Parmi la trentaine de responsables poursuivis, Uhuru Kenyatta occupe une place particulière : le président kényan, élu le 4 mars, doit répondre avec son colistier, William Ruto, de crimes contre l’humanité pour des violences commises après l’élection présidentielle de décembre 2007. Le procès doit commencer à l’automne. L’Union africaine voit ces poursuites d’un très mauvais oeil. Dans une résolution, elle s’inquiète de la  » menace  » que ces actes d’accusation pourraient faire peser  » sur les efforts destinés à promouvoir la paix et la sécurité ainsi que la primauté du droit et de la stabilité en Afrique « . Uhuru Kenyatta fait l’objet de poursuites depuis 2010. Les pourfendeurs de la CPI voient dans son élection à la présidence un véritable référendum contre l’institution. Ses partisans, eux, assurent que les poursuites ont au contraire permis de tenir, cette fois, des élections dans le calme au Kenya.

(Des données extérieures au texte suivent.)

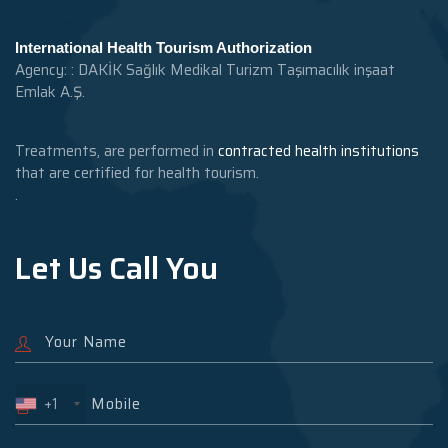
International Health Tourism Authorization
Agency: : DAKİK Sağlık Medikal Turizm Taşımacılık inşaat
Emlak A.Ş.
Treatments, are performed in
contracted health institutions
that are certified for health tourism.
.
Let Us Call You
+1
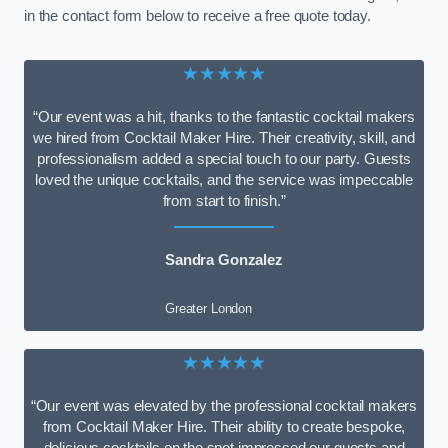
in the contact form below to receive a free quote today.
★★★★★
“Our event was a hit, thanks to the fantastic cocktail makers
we hired from Cocktail Maker Hire. Their creativity, skill, and
professionalism added a special touch to our party. Guests
loved the unique cocktails, and the service was impeccable
from start to finish.”
Sandra Gonzalez
Greater London
★★★★★
“Our event was elevated by the professional cocktail makers
from Cocktail Maker Hire. Their ability to create bespoke,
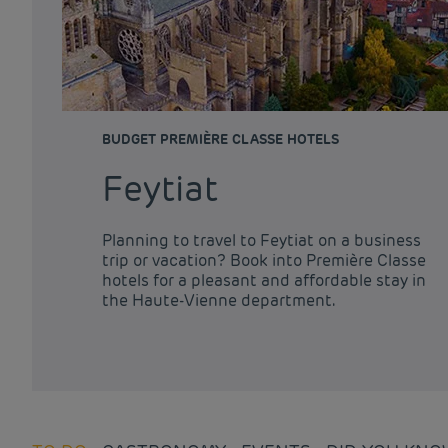
BUDGET PREMIÈRE CLASSE HOTELS
Feytiat
Planning to travel to Feytiat on a business
trip or vacation? Book into Première Classe
hotels for a pleasant and affordable stay in
the Haute-Vienne department.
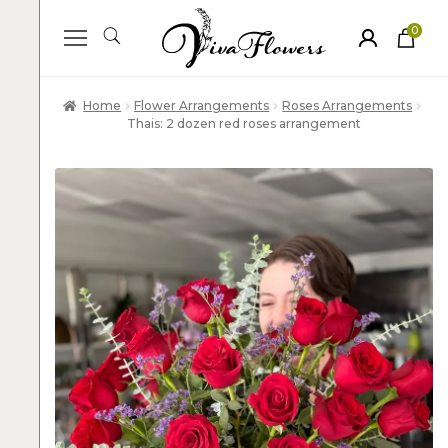
0
ite
m
s
Home
Flower Arrangements
Roses Arrangements
Thais: 2 dozen red roses arrangement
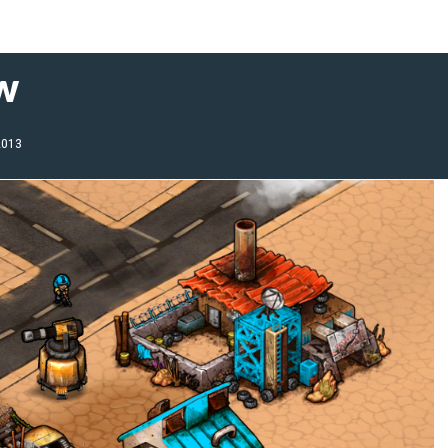
w
2013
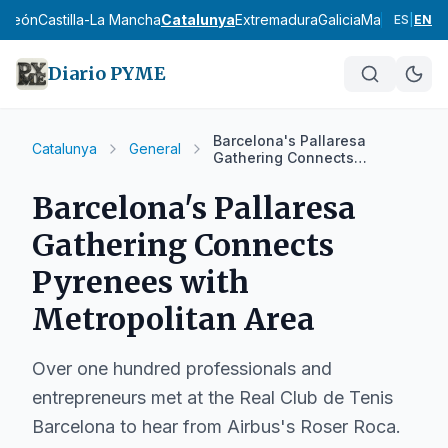
y León
Castilla-La Mancha
Catalunya
Extremadura
Galicia
Madrid
Murci
ES
|
EN
Diario PYME
Barcelona's Pallaresa
Catalunya
General
Gathering Connects
Pyrenees with Metropolitan
Area
Barcelona's Pallaresa
Gathering Connects
Pyrenees with
Metropolitan Area
Over one hundred professionals and
entrepreneurs met at the Real Club de Tenis
Barcelona to hear from Airbus's Roser Roca.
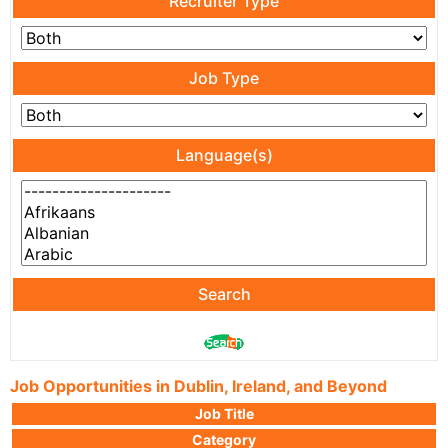
Recruiter Type
Job Type
Language(s)
Search
Job Opportunities in Dublin, Ireland, and Beyond
Job Title
Category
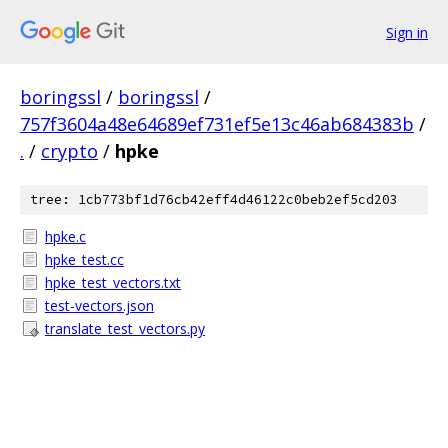
Sign in
boringssl
/
boringssl
/
757f3604a48e64689ef731ef5e13c46ab684383b
/
.
/
crypto
/
hpke
tree: 1cb773bf1d76cb42eff4d46122c0beb2ef5cd203
hpke.c
hpke_test.cc
hpke_test_vectors.txt
test-vectors.json
translate_test_vectors.py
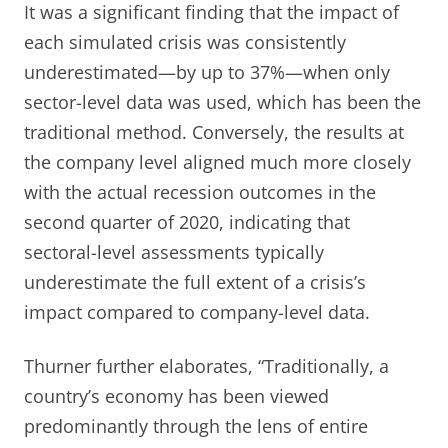
It was a significant finding that the impact of
each simulated crisis was consistently
underestimated—by up to 37%—when only
sector-level data was used, which has been the
traditional method. Conversely, the results at
the company level aligned much more closely
with the actual recession outcomes in the
second quarter of 2020, indicating that
sectoral-level assessments typically
underestimate the full extent of a crisis’s
impact compared to company-level data.
Thurner further elaborates, “Traditionally, a
country’s economy has been viewed
predominantly through the lens of entire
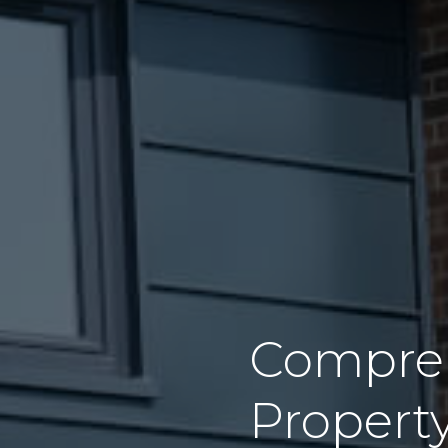
Compreh
Propert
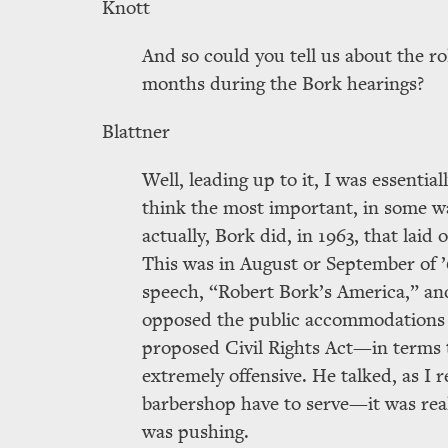
Knott
And so could you tell us about the r
months during the Bork hearings?
Blattner
Well, leading up to it, I was essentia
think the most important, in some wa
actually, Bork did, in 1963, that laid 
This was in August or September of ’
speech,
Robert Bork’s America,
and
opposed the public accommodations p
proposed Civil Rights Act—in terms th
extremely offensive. He talked, as I 
barbershop have to serve—it was real
was pushing.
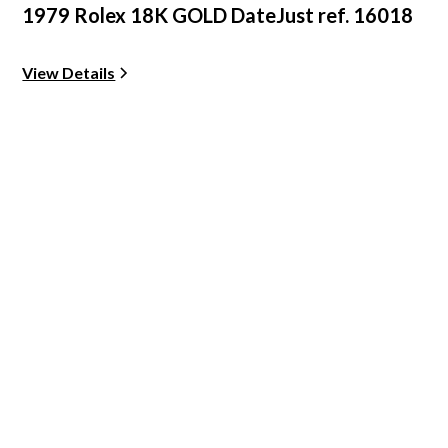
1979 Rolex 18K GOLD DateJust ref. 16018
View Details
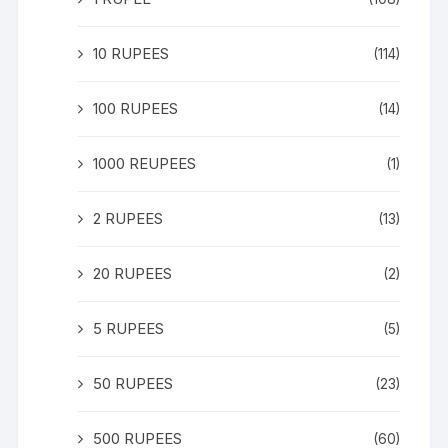
10 RUPEES
(114)
100 RUPEES
(14)
1000 REUPEES
(1)
2 RUPEES
(13)
20 RUPEES
(2)
5 RUPEES
(5)
50 RUPEES
(23)
500 RUPEES
(60)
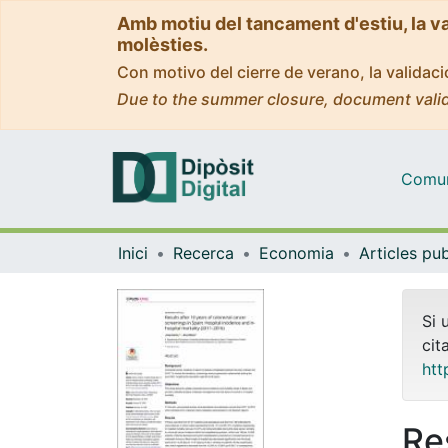
Amb motiu del tancament d'estiu, la v
molèsties.
Con motivo del cierre de verano, la valida
Due to the summer closure, document valid
Comuni
Inici
Recerca
Economia
Si 
cit
htt
Re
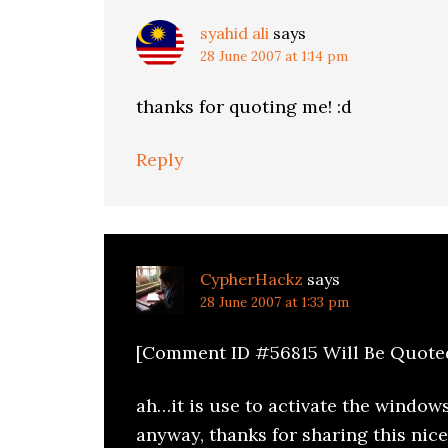
syahid ali
says
28 June 2007 at 1:14 pm
thanks for quoting me! :d
Reply
CypherHackz
says
28 June 2007 at 1:33 pm
[Comment ID #56815 Will Be Quote
ah…it is use to activate the window
anyway, thanks for sharing this nice 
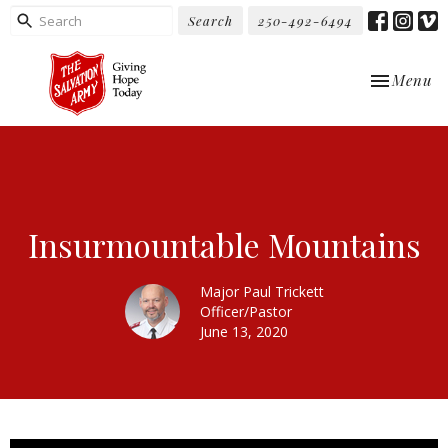
Search
250-492-6494
Toggle nav
Menu
Insurmountable Mountains
Major Paul Trickett
Officer/Pastor
June 13, 2020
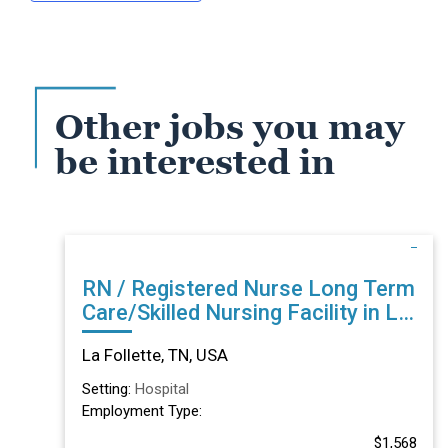
Other jobs you may
be interested in
RN / Registered Nurse Long Term
Care/Skilled Nursing Facility in La
Follette, TN
La Follette, TN, USA
Setting:
Hospital
Employment Type:
$1,568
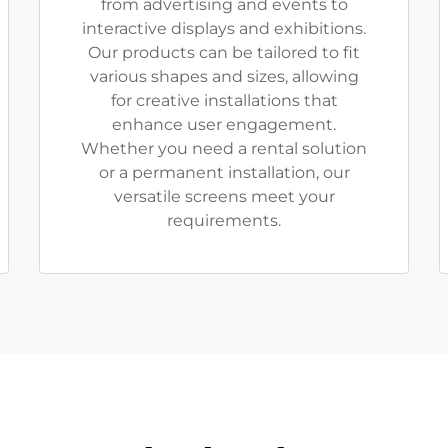
from advertising and events to
interactive displays and exhibitions.
Our products can be tailored to fit
various shapes and sizes, allowing
for creative installations that
enhance user engagement.
Whether you need a rental solution
or a permanent installation, our
versatile screens meet your
requirements.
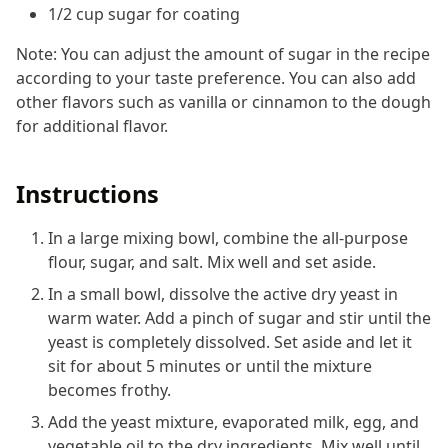
1/2 cup sugar for coating
Note: You can adjust the amount of sugar in the recipe
according to your taste preference. You can also add
other flavors such as vanilla or cinnamon to the dough
for additional flavor.
Instructions
In a large mixing bowl, combine the all-purpose
flour, sugar, and salt. Mix well and set aside.
In a small bowl, dissolve the active dry yeast in
warm water. Add a pinch of sugar and stir until the
yeast is completely dissolved. Set aside and let it
sit for about 5 minutes or until the mixture
becomes frothy.
Add the yeast mixture, evaporated milk, egg, and
vegetable oil to the dry ingredients. Mix well until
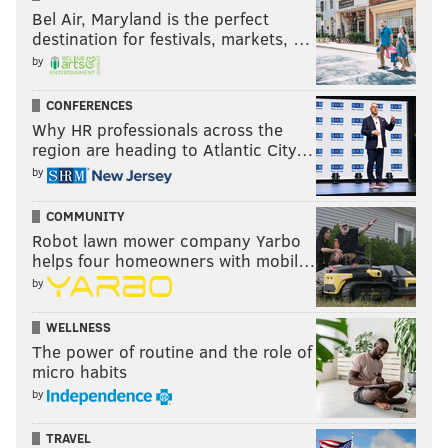
Bel Air, Maryland is the perfect
destination for festivals, markets, …
by
CONFERENCES
Why HR professionals across the
region are heading to Atlantic City…
by
COMMUNITY
Robot lawn mower company Yarbo
helps four homeowners with mobil…
by
WELLNESS
The power of routine and the role of
micro habits
by
TRAVEL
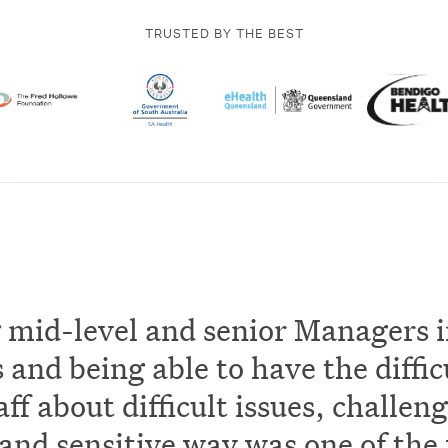
TRUSTED BY THE BEST
 mid-level and senior Managers i
and being able to have the diffic
aff about difficult issues, challeng
and sensitive way was one of the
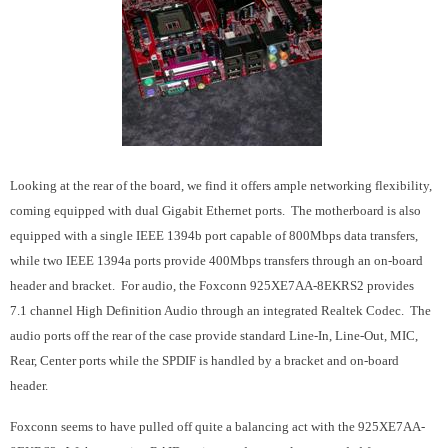
Looking at the rear of the board, we find it offers ample networking flexibility,
coming equipped with dual Gigabit Ethernet ports. The motherboard is also
equipped with a single IEEE 1394b port capable of 800Mbps data transfers,
while two IEEE 1394a ports provide 400Mbps transfers through an on-board
header and bracket. For audio, the Foxconn 925XE7AA-8EKRS2 provides
7.1 channel High Definition Audio through an integrated Realtek Codec. The
audio ports off the rear of the case provide standard Line-In, Line-Out, MIC,
Rear, Center ports while the SPDIF is handled by a bracket and on-board
header.
Foxconn seems to have pulled off quite a balancing act with the 925XE7AA-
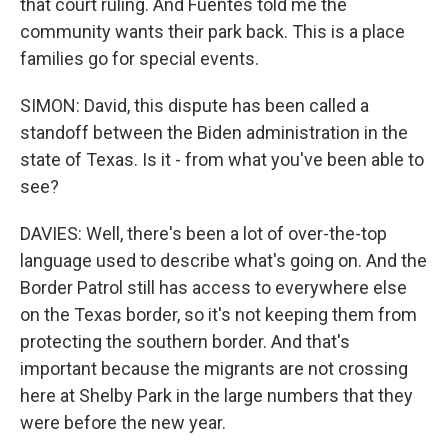
that court ruling. And Fuentes told me the
community wants their park back. This is a place
families go for special events.
SIMON: David, this dispute has been called a
standoff between the Biden administration in the
state of Texas. Is it - from what you've been able to
see?
DAVIES: Well, there's been a lot of over-the-top
language used to describe what's going on. And the
Border Patrol still has access to everywhere else
on the Texas border, so it's not keeping them from
protecting the southern border. And that's
important because the migrants are not crossing
here at Shelby Park in the large numbers that they
were before the new year.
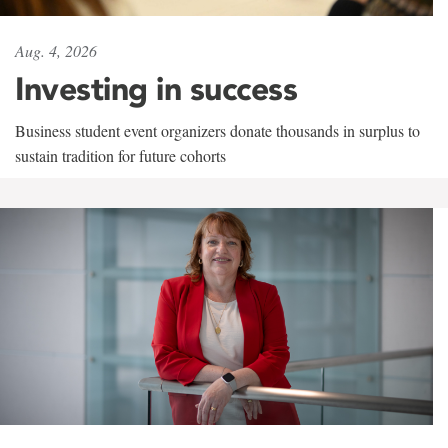
Aug. 4, 2026
Investing in success
Business student event organizers donate thousands in surplus to
sustain tradition for future cohorts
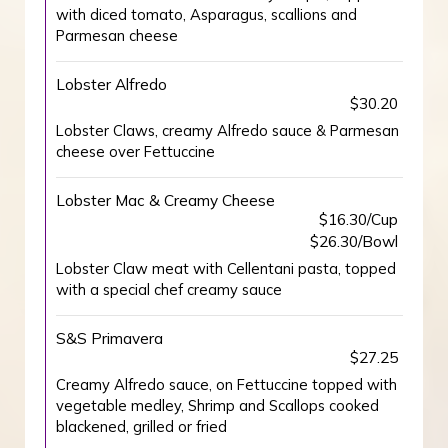
with diced tomato, Asparagus, scallions and
Parmesan cheese
Lobster Alfredo
$30.20
Lobster Claws, creamy Alfredo sauce & Parmesan
cheese over Fettuccine
Lobster Mac & Creamy Cheese
$16.30/Cup
$26.30/Bowl
Lobster Claw meat with Cellentani pasta, topped
with a special chef creamy sauce
S&S Primavera
$27.25
Creamy Alfredo sauce, on Fettuccine topped with
vegetable medley, Shrimp and Scallops cooked
blackened, grilled or fried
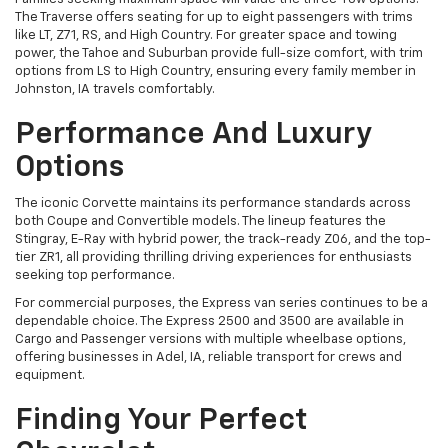
The Traverse offers seating for up to eight passengers with trims
like LT, Z71, RS, and High Country. For greater space and towing
power, the Tahoe and Suburban provide full-size comfort, with trim
options from LS to High Country, ensuring every family member in
Johnston, IA travels comfortably.
Performance And Luxury
Options
The iconic Corvette maintains its performance standards across
both Coupe and Convertible models. The lineup features the
Stingray, E-Ray with hybrid power, the track-ready Z06, and the top-
tier ZR1, all providing thrilling driving experiences for enthusiasts
seeking top performance.
For commercial purposes, the Express van series continues to be a
dependable choice. The Express 2500 and 3500 are available in
Cargo and Passenger versions with multiple wheelbase options,
offering businesses in Adel, IA, reliable transport for crews and
equipment.
Finding Your Perfect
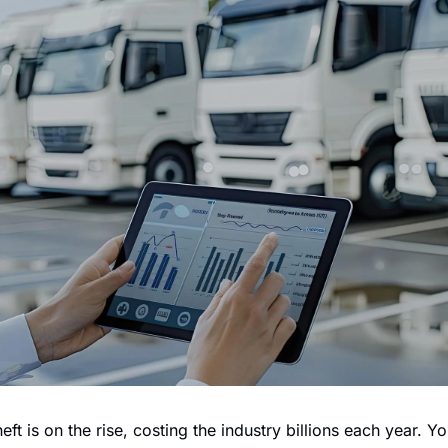
eft is on the rise, costing the industry billions each year. Y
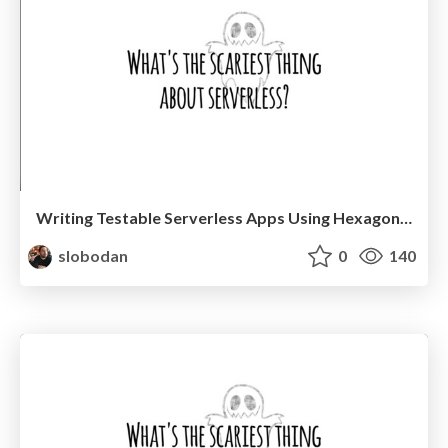
Writing Testable Serverless Apps Using Hexagonal Architecture @ TestJS Summit 2021
slobodan
0
140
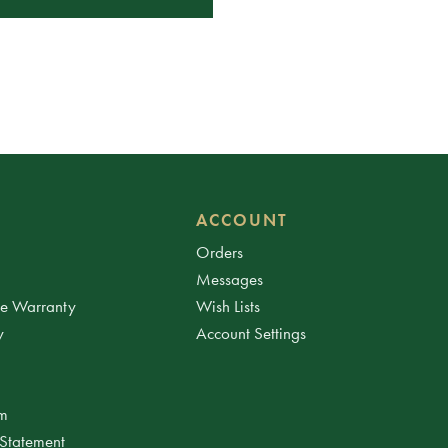
ACCOUNT
Orders
Messages
ee Warranty
Wish Lists
y
Account Settings
am
 Statement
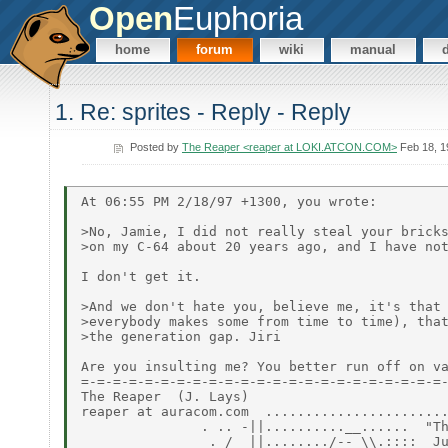
Open
Euphoria
home
forum
wiki
manual
1. Re: sprites - Reply - Reply
Posted by
The Reaper <reaper at LOKI.ATCON.COM>
Feb 18, 1
At 06:55 PM 2/18/97 +1300, you wrote:

>No, Jamie, I did not really steal your bricks
>on my C-64 about 20 years ago, and I have not
I don't get it.

>And we don't hate you, believe me, it's that 
>everybody makes some from time to time), that
>the generation gap. Jiri

Are you insulting me? You better run off on va
=-=-=-=-=-=-=-=-=-=-=-=-=-=-=-=-=-=-=-=-=-=-=-
The Reaper  (J. Lays)

reaper at auracom.com  .......................
               . .. -||..........__......  "Th
                . /  ||......../-- \\.::::  Ju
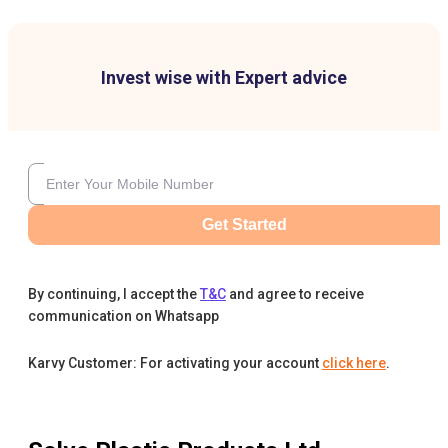
Invest wise with Expert advice
Get Started
By continuing, I accept the
T&C
and agree to receive
communication on Whatsapp
Karvy Customer: For activating your account
click here
.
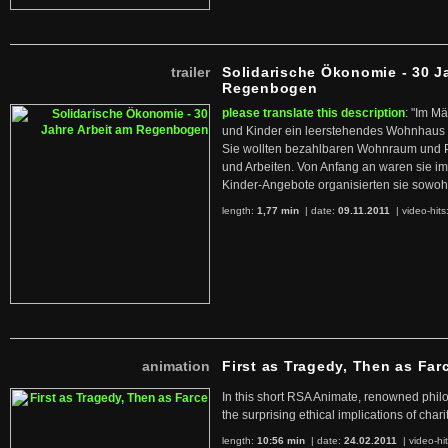
trailer
Solidarische Ökonomie - 30 J
Regenbogen
please translate this description
: "Im M
und Kinder ein leerstehendes Wohnhaus
Sie wollten bezahlbaren Wohnraum und 
und Arbeiten. Von Anfang an waren sie im 
Kinder-Angebote organisierten sie sowohl
length:
1,77 min
| date:
09.11.2011
|
video-hits
animation
First as Tragedy, Then as Far
In this short RSA Animate, renowned philo
the surprising ethical implications of chari
length:
10:56 min
| date:
24.02.2011
|
video-hi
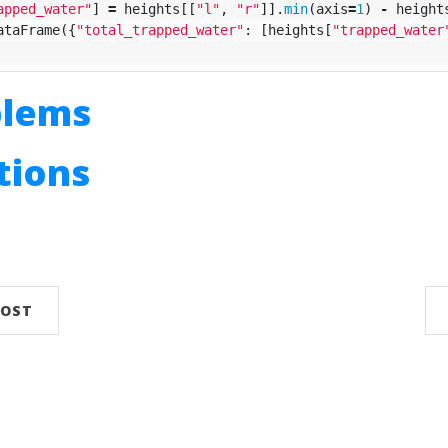
apped_water"
]
=
heights
[[
"l"
,
"r"
]].
min
(
axis
=
1
)
-
height
ataFrame
({
"total_trapped_water"
:
[
heights
[
"trapped_water
blems
utions
n
POST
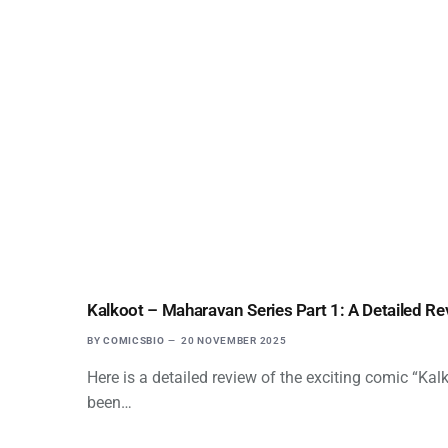
Kalkoot – Maharavan Series Part 1: A Detailed Re
BY
COMICSBIO
20 NOVEMBER 2025
Here is a detailed review of the exciting comic “Ka
been…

Quoi qu’il en soit, le label  » criminel de guerre  » pèse sur Uhuru Kenyatta : ainsi le président américain, Barack Obama, a-t-il soigneusement évité la patrie de son père lors de sa récente tournée africaine. L’Union européenne, elle aussi, est embarrassée. Pourtant, lors d’une visite à Londres, le 7 mai, M. Kenyatta a été longuement reçu par le premier ministre, David Cameron. L’ancienne puissance coloniale ne souhaite pas ternir des relations diplomatiques et économiques fructueuses. Et personne n’a intérêt à susciter une crise politique au Kenya.

Uhuru Kenyatta  » ne fait pas l’objet d’un mandat d’arrêt, il s’est toujours présenté devant la Cour « , souligne Christian Behrmann, chargé pour Bruxelles des relations avec la CPI. Interrogé sur le risque de déstabilisation du Kenya, Christian Behrmann botte en touche… et invite à contacter l’organisation No Peace Without Justice ( » Pas de paix sans justice « ).

La bataille africaine contre la CPI remonte aux mandats d’arrêt pour génocide et crimes contre l’humanité émis en 2009 contre le président du Soudan Omar Al-Bachir, accusé de crimes de masse au Darfour. Depuis, l’Union africaine a pris plusieurs résolutions contre la Cour, permettant à ses membres de coopérer avec elle  » à la carte « . Aux accusations de ne s’attaquer qu’aux Africains, la Cour répond que ce sont les Etats africains eux-mêmes – République démocratique du Congo (RDC), Ouganda, République centrafricaine, Côte d’Ivoire et Mali – qui l’ont saisie.

Les raisons de cette situation sont multiples. Peu après l’ouverture de la CPI, en 2002, son premier procureur, Luis Moreno Ocampo, avait mené des tractations secrètes en vue d’obtenir de premières affaires  » rapides et faciles « , croyant offrir ainsi des victoires faciles à la toute jeune institution. En échange, les gouvernements s’assuraient une certaine protection. L’exemple de la RDC est criant : quelques chefs de milice ont été poursuivis sans qu’aucun haut responsable des guerres de l’Est congolais, qui ont fait des millions de morts, ne soit visé.